Aggregate Data Types and Pointers¶
Initializing Arrays¶
Initializing arrays is an interesting issue because often arrays contain a lot of data, and so a lot of code may be required to initialize them. Thus, many languages provide convenient way to initialize arrays. For example, in C:
int arr [] = { 4, 5, 7, 83 }; // C array
In Java, you do essentially the same thing:
int[] arr = { 4, 5, 7, 83 }; // Java array
You can create an array with all its locations initialized to 0 like this in Java:
int[] arr = new int[4]; // Java array of all 0s
Python is similarly easy:
arr = [4, 5, 7, 83] # Python
It’s worth noting that in all these examples the size of the array is calculated automatically. While this saves some typing, it can also fail to catch errors where you forget a value in the array, or an add an extra one.

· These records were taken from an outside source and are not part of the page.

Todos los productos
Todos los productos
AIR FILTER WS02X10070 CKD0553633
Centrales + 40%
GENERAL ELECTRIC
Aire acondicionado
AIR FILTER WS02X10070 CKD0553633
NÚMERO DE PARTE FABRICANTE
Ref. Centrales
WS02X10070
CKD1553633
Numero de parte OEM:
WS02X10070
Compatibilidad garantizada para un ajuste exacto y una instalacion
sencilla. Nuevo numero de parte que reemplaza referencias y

Ada uses a slightly different approach:
List : array (1..5) of Integer := (1, 3, 5, 7, 9); // Ada
Bunch : array (1..5) of Integer := (1 => 17, 3 => 34,
others => 0);
In the Bunch
array, only the first and third elements of the array are
given explicit initial values. The other elements are set to 0. Also note that
the length of the array is given.
In C++, the situation for vector
initialization has changed for the better
in C++11. Before C++11, you had to initialize a vector like this:
vector<int> arr; // C++ before C++11
arr.push_back(4);
arr.push_back(5);
arr.push_back(7);
arr.push_back(83);
Or like this:
vector<int> arr(4); // C++ before C++11
arr[0] = 4;
arr[1] = 5;
arr[2] = 7;
arr[3] = 83;
Or more cleverly:
static const int arr[] = { 4, 5, 6, 83}; // C++ before C++11
vector<int> vec (arr, arr + sizeof(arr) / sizeof(arr[0]) );
In contrast, initializing a C++ array is as simple as in C (since it is the same!), and so this is sometimes a real annoyance when using vectors.
But in C++11, there is a new initializer notation for C++ that simplifies things greatly:
vector<int> arr = { 4, 5, 6, 83 }; // C++11
Comprehensions¶
A feature that is worth mentioning here is the idea of a comprehensions. Basically, comprehensions are a shorthand for making sequences. For instance, here are some list comprehensions in Python:
>>> [x * x for x in range(5)]
[0, 1, 4, 9, 16]
>>> ['Hello %s!' % n for n in ['Will', 'May', 'Bonnie', 'Chuck']]
['Hello Will!' 'Hello May!' 'Hello Bonnie!' 'Hello Chuck!']
>>> [n for n in ['Will', 'May', 'Bonnie', 'Chuck'] if len(n) % 2 == 0]
['Will', 'Bonnie']
>>> [(x, y) for x in range(3) for y in range(3)]
[(0, 0), (0, 1), (0, 2), (1, 0), (1, 1), (1, 2), (2, 0), (2, 1), (2, 2)]
>>> [(x, y) for x in range(3) for y in range(3) if x != y]
[(0, 1), (0, 2), (1, 0), (1, 2), (2, 0), (2, 1)]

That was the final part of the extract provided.